=== Begin Enclosure ===

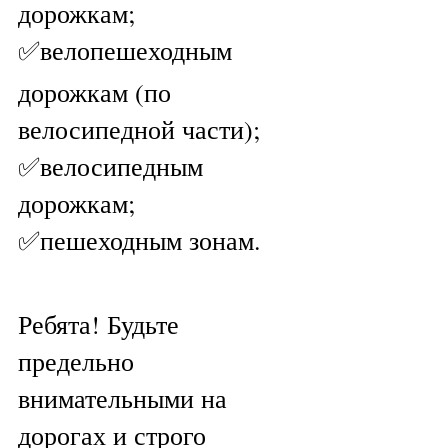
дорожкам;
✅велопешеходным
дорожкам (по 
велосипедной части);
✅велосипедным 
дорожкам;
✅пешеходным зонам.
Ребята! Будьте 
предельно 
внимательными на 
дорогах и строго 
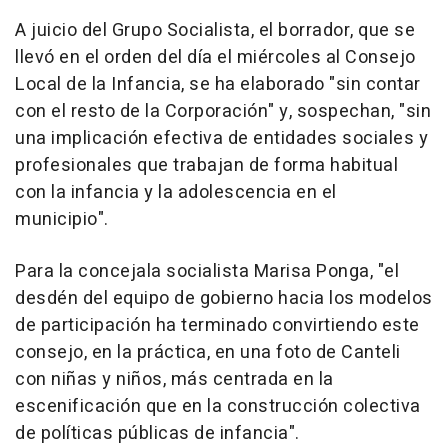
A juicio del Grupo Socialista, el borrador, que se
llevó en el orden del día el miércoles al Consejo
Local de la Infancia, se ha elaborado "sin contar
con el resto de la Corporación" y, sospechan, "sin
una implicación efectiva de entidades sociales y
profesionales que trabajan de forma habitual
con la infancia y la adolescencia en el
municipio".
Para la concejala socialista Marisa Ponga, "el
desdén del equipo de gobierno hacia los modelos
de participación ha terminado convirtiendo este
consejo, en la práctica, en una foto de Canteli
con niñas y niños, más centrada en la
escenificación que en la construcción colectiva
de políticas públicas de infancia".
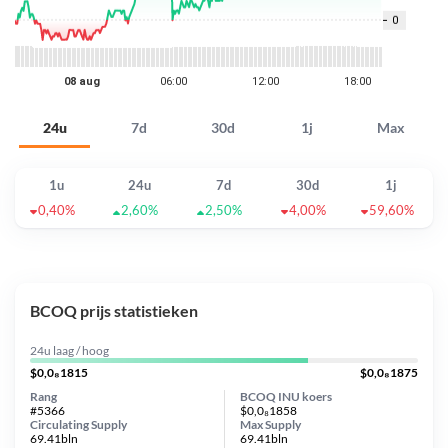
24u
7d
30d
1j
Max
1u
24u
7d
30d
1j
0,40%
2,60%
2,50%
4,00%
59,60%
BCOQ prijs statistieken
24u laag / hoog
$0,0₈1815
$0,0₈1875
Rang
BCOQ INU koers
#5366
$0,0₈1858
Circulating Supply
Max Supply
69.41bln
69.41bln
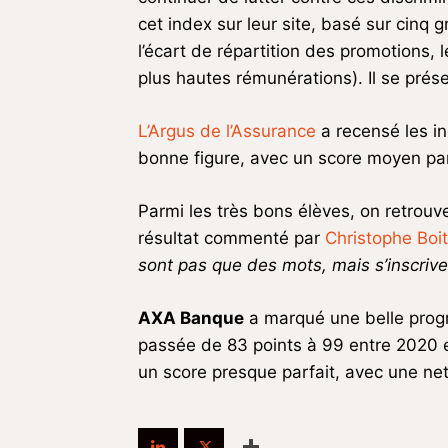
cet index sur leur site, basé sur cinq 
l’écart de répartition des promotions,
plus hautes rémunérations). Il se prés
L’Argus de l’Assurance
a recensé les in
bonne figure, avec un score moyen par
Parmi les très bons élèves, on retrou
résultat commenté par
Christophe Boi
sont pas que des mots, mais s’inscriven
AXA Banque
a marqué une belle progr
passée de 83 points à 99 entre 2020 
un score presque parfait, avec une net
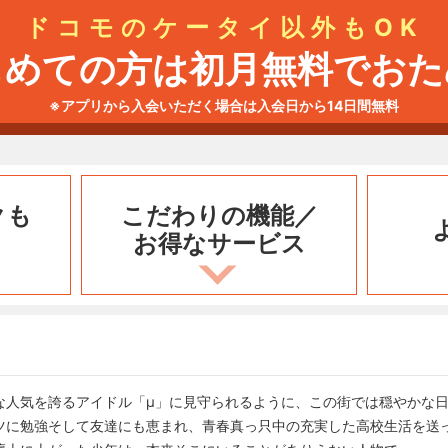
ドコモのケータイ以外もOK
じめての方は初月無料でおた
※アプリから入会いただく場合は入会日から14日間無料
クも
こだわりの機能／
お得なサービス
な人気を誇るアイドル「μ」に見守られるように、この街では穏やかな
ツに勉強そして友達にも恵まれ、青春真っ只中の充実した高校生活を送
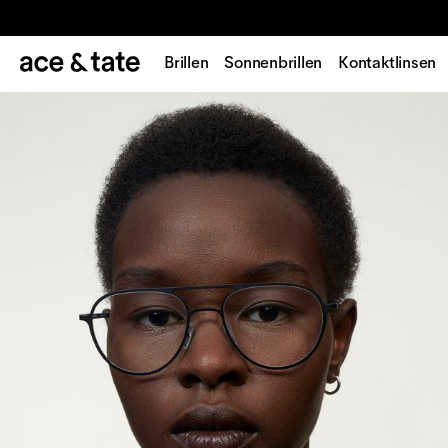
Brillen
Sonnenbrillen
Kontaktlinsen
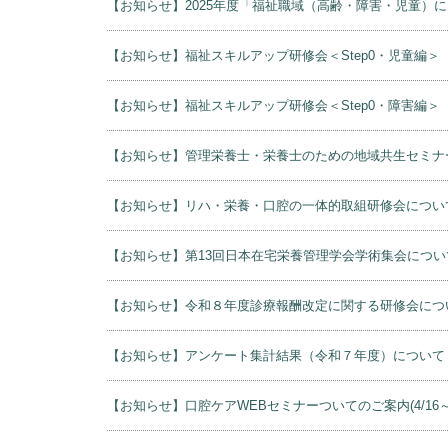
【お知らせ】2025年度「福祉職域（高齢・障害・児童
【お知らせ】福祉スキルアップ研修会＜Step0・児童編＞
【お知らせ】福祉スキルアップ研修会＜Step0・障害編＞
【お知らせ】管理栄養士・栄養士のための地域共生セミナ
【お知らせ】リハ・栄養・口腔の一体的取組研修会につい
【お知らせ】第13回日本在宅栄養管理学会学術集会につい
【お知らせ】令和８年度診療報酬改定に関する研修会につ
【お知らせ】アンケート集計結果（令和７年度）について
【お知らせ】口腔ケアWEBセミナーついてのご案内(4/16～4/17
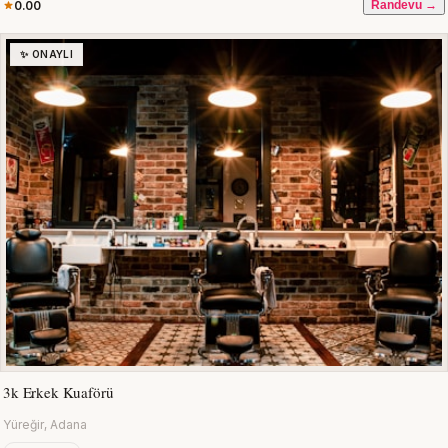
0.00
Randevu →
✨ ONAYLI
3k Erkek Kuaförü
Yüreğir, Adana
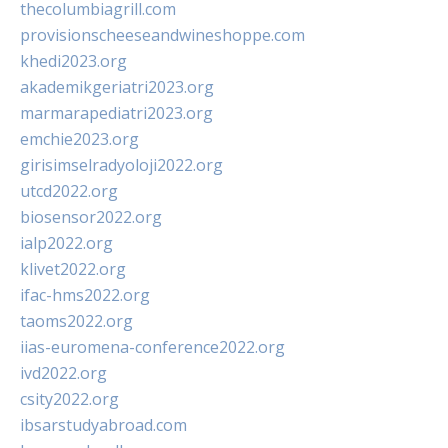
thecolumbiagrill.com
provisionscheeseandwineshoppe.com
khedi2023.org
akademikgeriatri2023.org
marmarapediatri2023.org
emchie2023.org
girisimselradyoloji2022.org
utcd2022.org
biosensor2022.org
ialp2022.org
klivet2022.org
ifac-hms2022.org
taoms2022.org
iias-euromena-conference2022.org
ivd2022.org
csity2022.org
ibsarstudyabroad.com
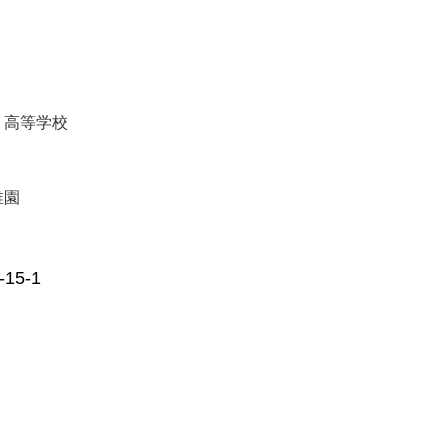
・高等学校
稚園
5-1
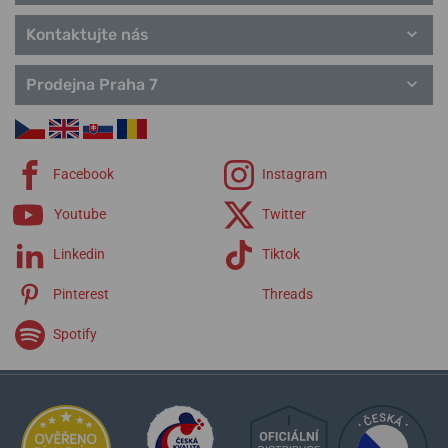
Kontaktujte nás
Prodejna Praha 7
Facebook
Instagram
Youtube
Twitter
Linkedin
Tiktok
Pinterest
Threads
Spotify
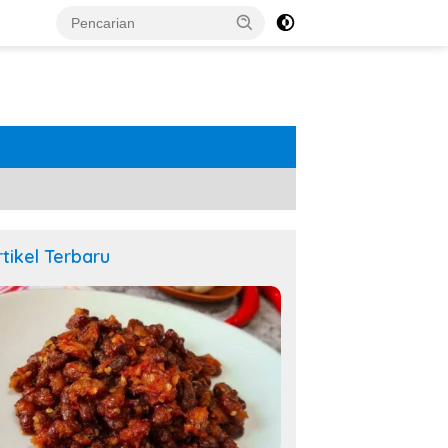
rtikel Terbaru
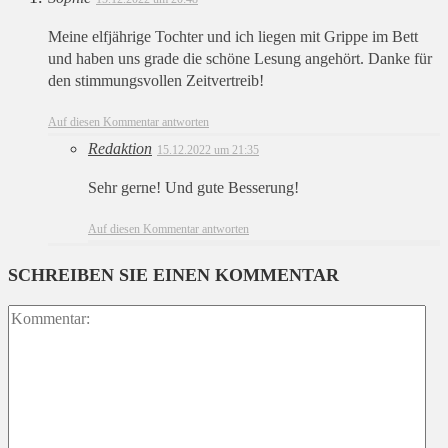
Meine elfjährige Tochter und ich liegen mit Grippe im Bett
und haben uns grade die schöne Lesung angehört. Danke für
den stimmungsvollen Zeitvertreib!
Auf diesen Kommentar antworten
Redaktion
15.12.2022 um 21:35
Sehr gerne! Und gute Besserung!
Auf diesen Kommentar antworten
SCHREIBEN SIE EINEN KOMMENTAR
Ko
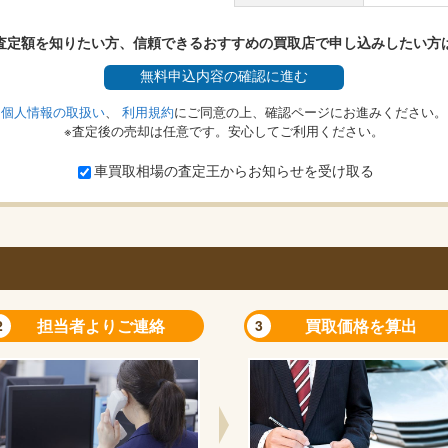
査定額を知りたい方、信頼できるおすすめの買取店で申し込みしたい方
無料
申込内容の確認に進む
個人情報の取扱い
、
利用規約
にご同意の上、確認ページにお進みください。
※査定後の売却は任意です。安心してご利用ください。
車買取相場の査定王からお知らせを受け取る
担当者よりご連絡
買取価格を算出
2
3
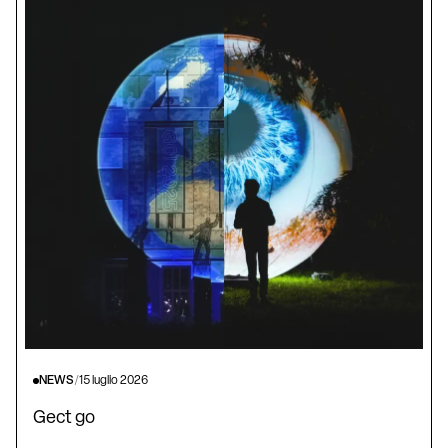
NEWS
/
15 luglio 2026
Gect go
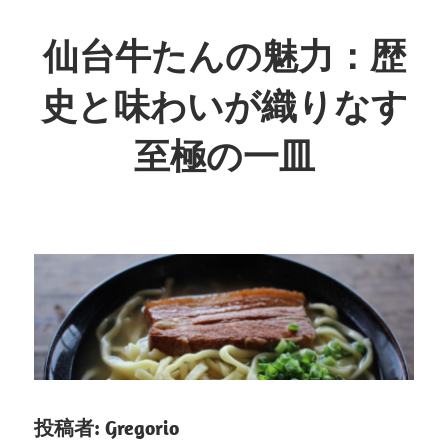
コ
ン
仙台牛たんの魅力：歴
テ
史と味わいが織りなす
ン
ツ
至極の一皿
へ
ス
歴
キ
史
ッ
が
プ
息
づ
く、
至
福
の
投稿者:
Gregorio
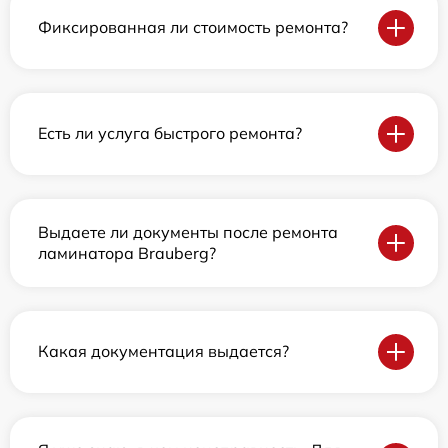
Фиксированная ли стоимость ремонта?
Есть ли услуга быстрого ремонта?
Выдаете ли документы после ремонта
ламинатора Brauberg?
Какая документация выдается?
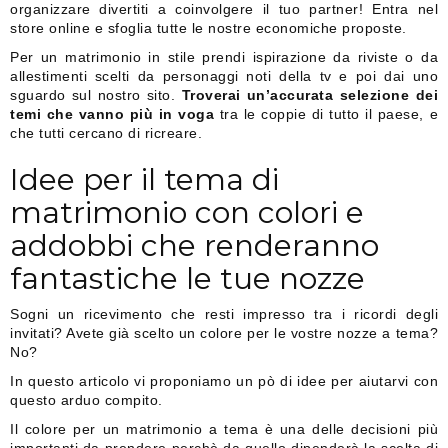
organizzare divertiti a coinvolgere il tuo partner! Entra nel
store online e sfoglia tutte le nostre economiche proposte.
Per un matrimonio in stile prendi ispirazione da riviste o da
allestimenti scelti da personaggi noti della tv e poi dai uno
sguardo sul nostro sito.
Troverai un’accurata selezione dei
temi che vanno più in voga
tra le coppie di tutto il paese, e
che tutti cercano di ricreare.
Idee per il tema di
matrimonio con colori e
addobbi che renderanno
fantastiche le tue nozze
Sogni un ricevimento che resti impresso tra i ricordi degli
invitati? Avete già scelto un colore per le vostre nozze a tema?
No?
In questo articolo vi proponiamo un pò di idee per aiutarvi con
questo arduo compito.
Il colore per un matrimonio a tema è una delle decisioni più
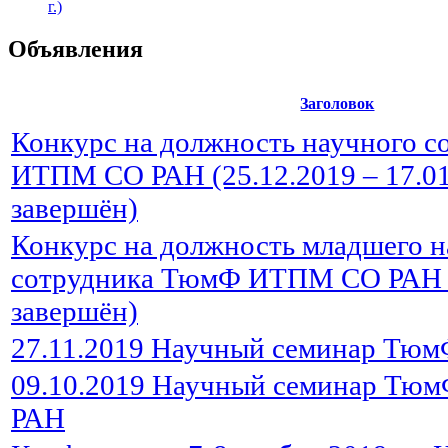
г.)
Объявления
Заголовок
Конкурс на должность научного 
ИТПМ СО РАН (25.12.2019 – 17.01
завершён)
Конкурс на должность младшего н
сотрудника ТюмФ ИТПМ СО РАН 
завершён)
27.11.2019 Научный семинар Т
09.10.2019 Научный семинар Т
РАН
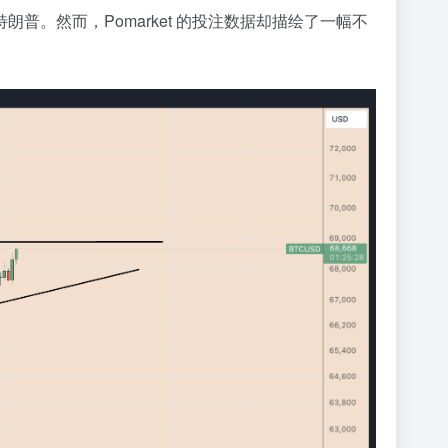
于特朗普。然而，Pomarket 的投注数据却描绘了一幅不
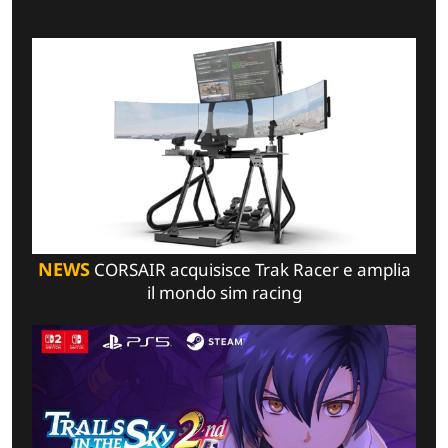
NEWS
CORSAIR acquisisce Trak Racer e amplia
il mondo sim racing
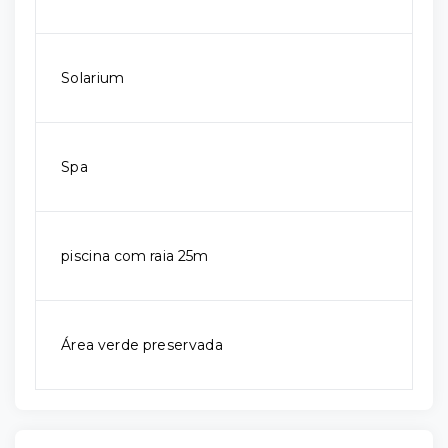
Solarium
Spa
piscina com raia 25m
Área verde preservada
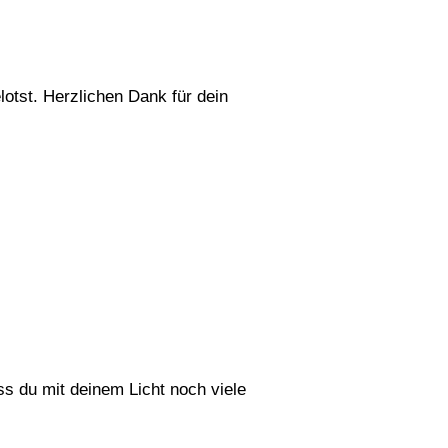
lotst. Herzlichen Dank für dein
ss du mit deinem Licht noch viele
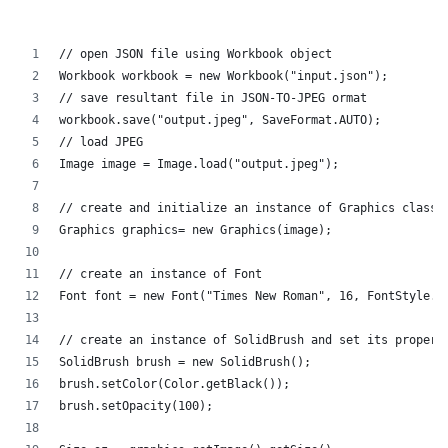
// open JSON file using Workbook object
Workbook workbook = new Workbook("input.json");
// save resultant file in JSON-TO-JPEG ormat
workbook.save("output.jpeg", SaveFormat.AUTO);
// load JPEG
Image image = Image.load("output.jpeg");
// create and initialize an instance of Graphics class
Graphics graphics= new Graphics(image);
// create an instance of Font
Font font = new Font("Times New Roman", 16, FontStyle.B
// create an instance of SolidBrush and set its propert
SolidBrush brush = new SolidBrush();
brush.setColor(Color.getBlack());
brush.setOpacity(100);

=== End Enclosure ===

ACTIVITY:
The answer must be the full listing, word for word, with no images in it.

SOLVED EXERCISE:
дорожкам;
✅велопешеходным
дорожкам (по 
велосипедной части);
✅велосипедным 
дорожкам;
✅пешеходным зонам.
Ребята! Будьте 
предельно 
внимательными на 
дорогах и строго 
A juicio del Grupo Socialista, el borrador, que se
llevó en el orden del día el miércoles al Consejo
Local de la Infancia, se ha elaborado "sin contar
con el resto de la Corporación" y, sospechan, "sin
una implicación efectiva de entidades sociales y
profesionales que trabajan de forma habitual
con la infancia y la adolescencia en el
municipio".
Para la concejala socialista Marisa Ponga, "el
desdén del equipo de gobierno hacia los modelos
de participación ha terminado convirtiendo este
consejo, en la práctica, en una foto de Canteli
con niñas y niños, más centrada en la
escenificación que en la construcción colectiva
de políticas públicas de infancia".
24u
7d
30d
1j
Max
1u
24u
7d
30d
1j
0,40%
2,60%
2,50%
4,00%
59,60%
BCOQ prijs statistieken
24u laag / hoog
$0,0₈1815
$0,0₈1875
Rang
BCOQ INU koers
#5366
$0,0₈1858
Circulating Supply
Max Supply
69.41bln
69.41bln
cet index sur leur site, basé sur cinq 
l’écart de répartition des promotions,
plus hautes rémunérations). Il se prés
L’Argus de l’Assurance
a recensé les in
bonne figure, avec un score moyen par
Parmi les très bons élèves, on retrou
résultat commenté par
Christophe Boi
sont pas que des mots, mais s’inscriven
AXA Banque
a marqué une belle progr
passée de 83 points à 99 entre 2020 
un score presque parfait, avec une net
ドコモのケータイ以外もOK
じめての方は初月無料でおた
※アプリから入会いただく場合は入会日から14日間無料
クも
こだわりの機能／
お得なサービス
な人気を誇るアイドル「μ」に見守られるように、この街では穏やかな
ツに勉強そして友達にも恵まれ、青春真っ只中の充実した高校生活を送
Brillen
Sonnenbrillen
Kontaktlinsen
【お知らせ】2025年度「福祉職域（高齢・障害・児童
【お知らせ】福祉スキルアップ研修会＜Step0・児童編＞
【お知らせ】福祉スキルアップ研修会＜Step0・障害編＞
【お知らせ】管理栄養士・栄養士のための地域共生セミナ
【お知らせ】リハ・栄養・口腔の一体的取組研修会につい
【お知らせ】第13回日本在宅栄養管理学会学術集会につい
【お知らせ】令和８年度診療報酬改定に関する研修会につ
【お知らせ】アンケート集計結果（令和７年度）について
【お知らせ】口腔ケアWEBセミナーついてのご案内(4/16～4/17
0.00
Randevu →
✨ ONAYLI
3k Erkek Kuaförü
Yüreğir, Adana
thecolumbiagrill.com
provisionscheeseandwineshoppe.com
khedi2023.org
akademikgeriatri2023.org
marmarapediatri2023.org
emchie2023.org
girisimselradyoloji2022.org
utcd2022.org
biosensor2022.org
ialp2022.org
klivet2022.org
ifac-hms2022.org
taoms2022.org
iias-euromena-conference2022.org
ivd2022.org
csity2022.org
ibsarstudyabroad.com
・高等学校
稚園
5-1
Kontaktujte nás
Prodejna Praha 7
Facebook
Instagram
Youtube
Twitter
Linkedin
Tiktok
Pinterest
Threads
Spotify
rtikel Terbaru
Meine elfjährige Tochter und ich liegen mit Grippe im Bett
und haben uns grade die schöne Lesung angehört. Danke für
den stimmungsvollen Zeitvertreib!
Auf diesen Kommentar antworten
Redaktion
15.12.2022 um 21:35
Sehr gerne! Und gute Besserung!
Auf diesen Kommentar antworten
SCHREIBEN SIE EINEN KOMMENTAR
Ko
査定額を知りたい方、信頼できるおすすめの買取店で申し込みしたい方
無料
申込内容の確認に進む
個人情報の取扱い
、
利用規約
にご同意の上、確認ページにお進みください。
※査定後の売却は任意です。安心してご利用ください。
車買取相場の査定王からお知らせを受け取る
担当者よりご連絡
買取価格を算出
2
3
NEWS
/
15 luglio 2026
Gect go
コ
ン
仙台牛たんの魅力：歴
テ
史と味わいが織りなす
ン
ツ
至極の一皿
へ
ス
歴
キ
史
ッ
が
プ
息
づ
く、
至
福
の
投稿者:
Gregorio
Фиксированная ли стоимость ремонта?
Есть ли услуга быстрого ремонта?
Выдаете ли документы после ремонта
ламинатора Brauberg?
Какая документация выдается?
organizzare divertiti a coinvolgere il tuo partner! Entra nel
store online e sfoglia tutte le nostre economiche proposte.
Per un matrimonio in stile prendi ispirazione da riviste o da
allestimenti scelti da personaggi noti della tv e poi dai uno
sguardo sul nostro sito.
Troverai un’accurata selezione dei
temi che vanno più in voga
tra le coppie di tutto il paese, e
che tutti cercano di ricreare.
Idee per il tema di
matrimonio con colori e
addobbi che renderanno
fantastiche le tue nozze
Sogni un ricevimento che resti impresso tra i ricordi degli
invitati? Avete già scelto un colore per le vostre nozze a tema?
No?
In questo articolo vi proponiamo un pò di idee per aiutarvi con
questo arduo compito.
Il colore per un matrimonio a tema è una delle decisioni più
г.)
Объявления
Заголовок
Конкурс на должность научного 
ИТПМ СО РАН (25.12.2019 – 17.01
завершён)
Конкурс на должность младшего н
сотрудника ТюмФ ИТПМ СО РАН 
завершён)
27.11.2019 Научный семинар Т
09.10.2019 Научный семинар Т
РАН
于特朗普。然而，Pomarket 的投注数据却描绘了一幅不
NEWS
CORSAIR acquisisce Trak Racer e amplia
il mondo sim racing
Solarium
Spa
piscina com raia 25m
Área verde preservada
lotst. Herzlichen Dank für dein
ss du mit deinem Licht noch viele
// open JSON file using Workbook object
Workbook workbook = new Workbook("input.json");
// save resultant file in JSON-TO-JPEG ormat
workbook.save("output.jpeg", SaveFormat.AUTO);
// load JPEG
Image image = Image.load("output.jpeg");
// create and initialize an instance of Graphics class
Graphics graphics= new Graphics(image);
// create an instance of Font
Font font = new Font("Times New Roman", 16, FontStyle.B
// create an instance of SolidBrush and set its propert
SolidBrush brush = new SolidBrush();
brush.setColor(Color.getBlack());
brush.setOpacity(100);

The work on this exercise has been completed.